— What needs to be done —
Required from the data below: the exact lines starting at the line containing "aas.aigle@vd.ch (94, 2261)" and ending at the line containing "Alles toestaan", with both ends kept and all pictures dropped.

Stored data entries
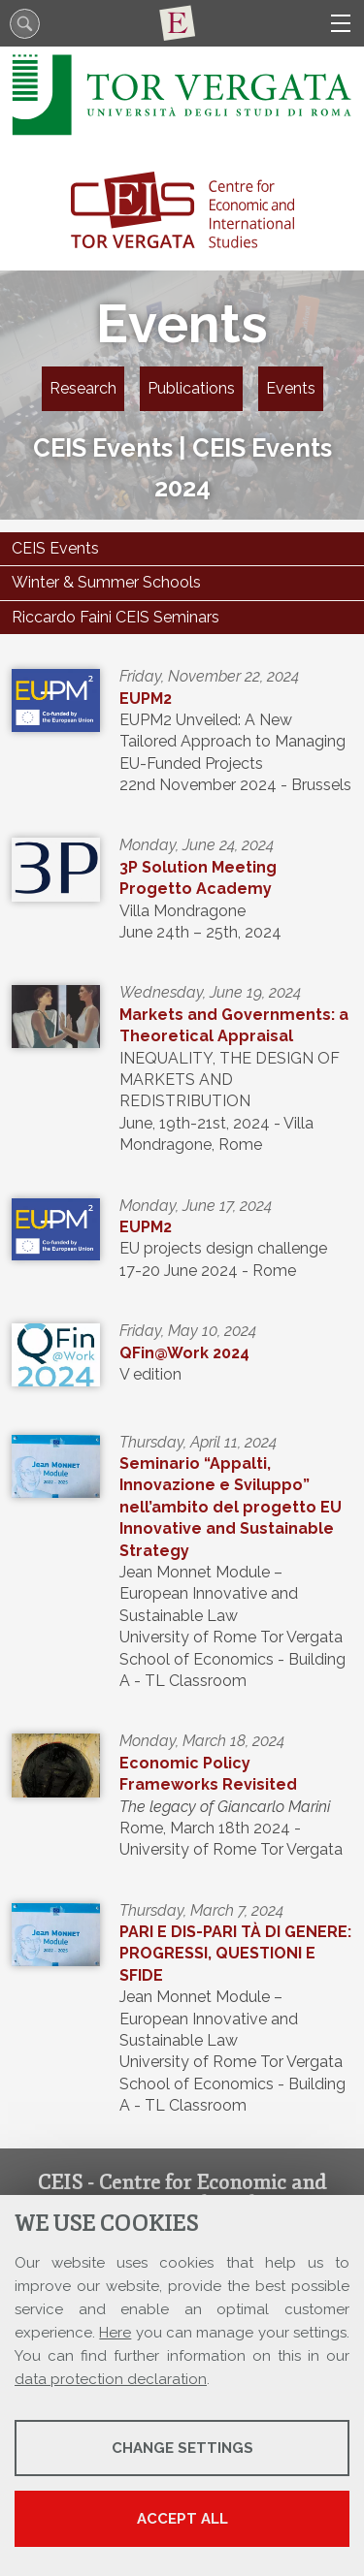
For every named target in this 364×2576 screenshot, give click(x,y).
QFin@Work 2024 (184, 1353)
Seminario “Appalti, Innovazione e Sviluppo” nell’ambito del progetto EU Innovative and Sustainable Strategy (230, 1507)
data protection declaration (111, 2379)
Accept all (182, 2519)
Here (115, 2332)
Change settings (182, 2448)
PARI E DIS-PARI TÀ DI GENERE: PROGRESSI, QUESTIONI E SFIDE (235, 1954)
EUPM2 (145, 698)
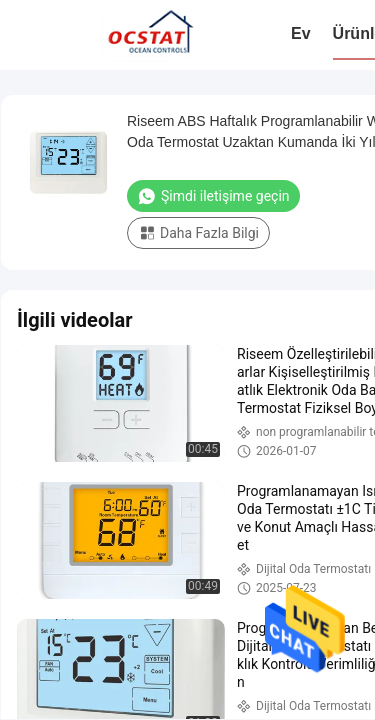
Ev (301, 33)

* * *

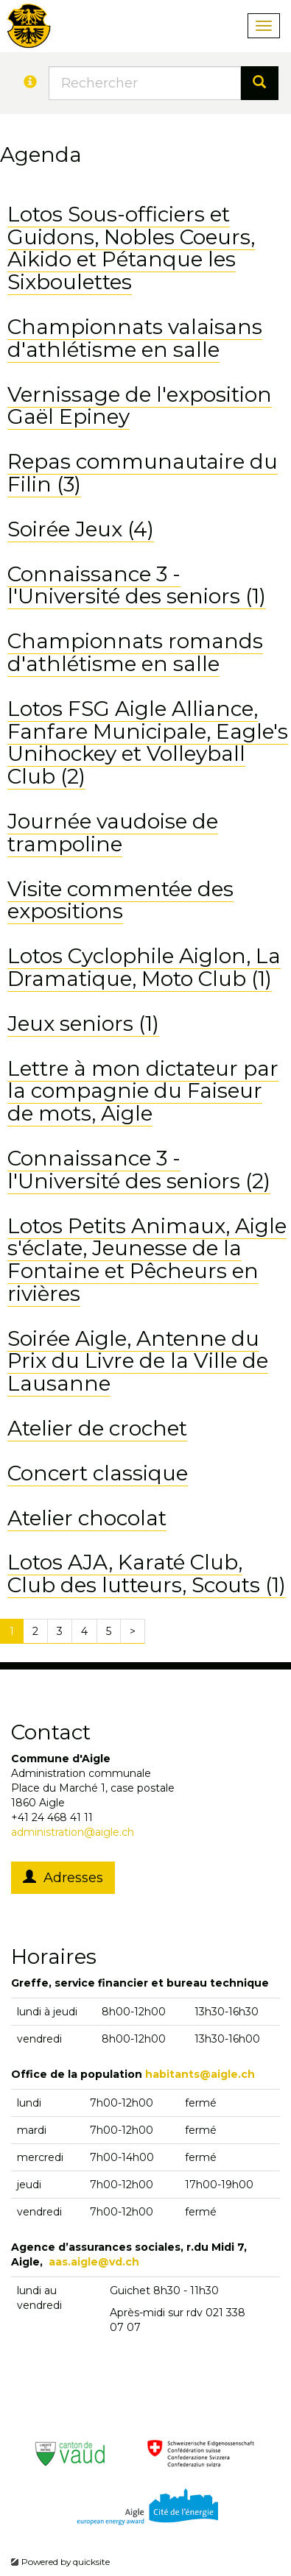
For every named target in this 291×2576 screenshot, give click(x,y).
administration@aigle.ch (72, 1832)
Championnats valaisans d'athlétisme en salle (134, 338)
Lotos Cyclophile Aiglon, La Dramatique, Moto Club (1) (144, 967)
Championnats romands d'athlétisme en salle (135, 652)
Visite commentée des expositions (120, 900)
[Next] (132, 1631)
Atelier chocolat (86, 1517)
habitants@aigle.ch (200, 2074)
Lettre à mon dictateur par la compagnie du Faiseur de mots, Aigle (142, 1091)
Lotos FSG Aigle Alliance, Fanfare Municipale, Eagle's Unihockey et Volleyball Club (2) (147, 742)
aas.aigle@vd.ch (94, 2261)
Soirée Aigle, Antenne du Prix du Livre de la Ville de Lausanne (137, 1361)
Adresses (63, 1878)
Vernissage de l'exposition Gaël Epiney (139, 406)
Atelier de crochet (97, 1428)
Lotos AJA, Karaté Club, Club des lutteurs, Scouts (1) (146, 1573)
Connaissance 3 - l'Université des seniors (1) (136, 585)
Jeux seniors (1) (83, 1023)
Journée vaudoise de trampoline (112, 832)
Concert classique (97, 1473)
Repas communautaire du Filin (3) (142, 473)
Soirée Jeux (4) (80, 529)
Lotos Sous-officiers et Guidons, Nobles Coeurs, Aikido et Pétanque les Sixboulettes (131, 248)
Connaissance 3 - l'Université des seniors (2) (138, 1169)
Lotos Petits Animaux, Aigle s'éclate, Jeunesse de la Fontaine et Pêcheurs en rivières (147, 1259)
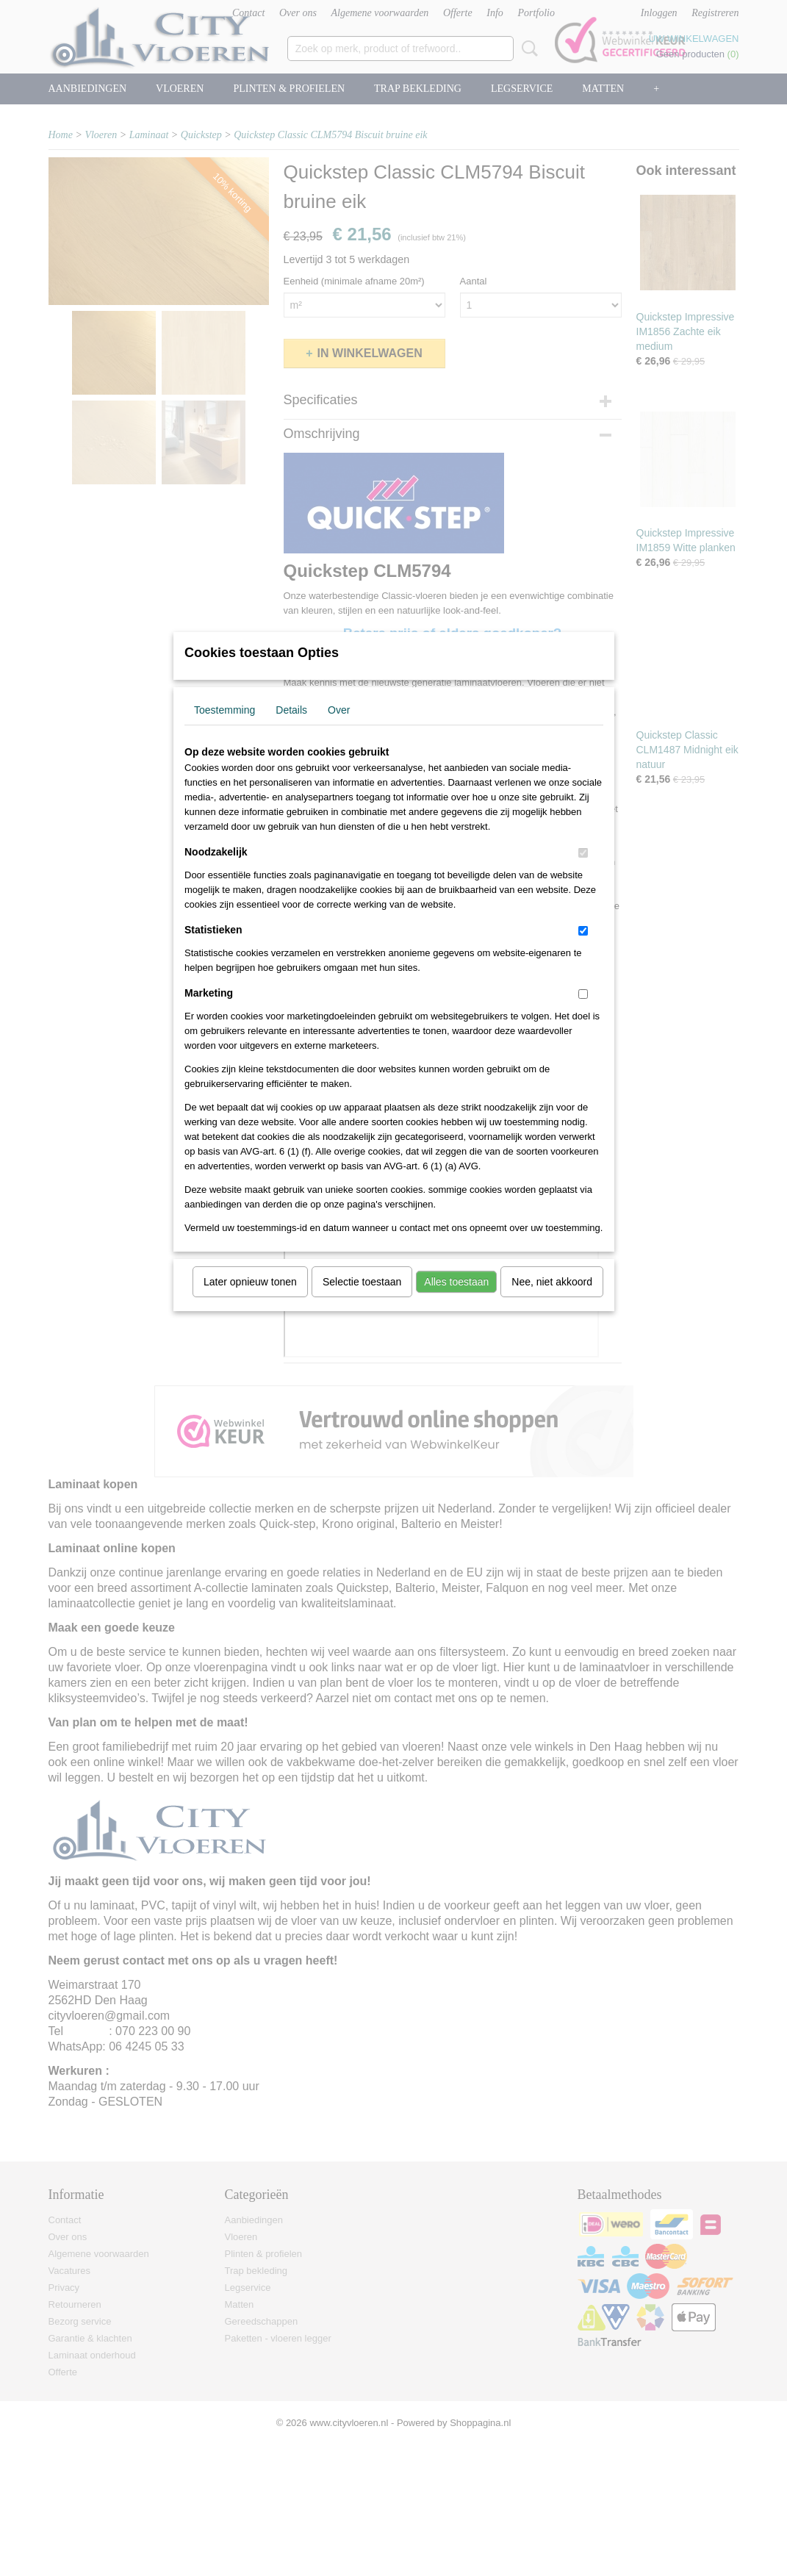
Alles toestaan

— Answer —
aas.aigle@vd.ch (94, 2261)
Soirée Aigle, Antenne du Prix du Livre de la Ville de Lausanne (137, 1361)
Adresses (63, 1878)
Vernissage de l'exposition Gaël Epiney (139, 406)
Atelier de crochet (97, 1428)
Lotos AJA, Karaté Club, Club des lutteurs, Scouts (1) (146, 1573)
Connaissance 3 - l'Université des seniors (1) (136, 585)
Jeux seniors (1) (83, 1023)
Journée vaudoise de trampoline (112, 832)
Concert classique (97, 1473)
Repas communautaire du Filin (3) (142, 473)
Soirée Jeux (4) (80, 529)
Lotos Sous-officiers et Guidons, Nobles Coeurs, Aikido et Pétanque les Sixboulettes (131, 248)
Connaissance 3 - l'Université des seniors (2) (138, 1169)
Lotos Petits Animaux, Aigle s'éclate, Jeunesse de la Fontaine et Pêcheurs en rivières (147, 1259)
Alles toestaan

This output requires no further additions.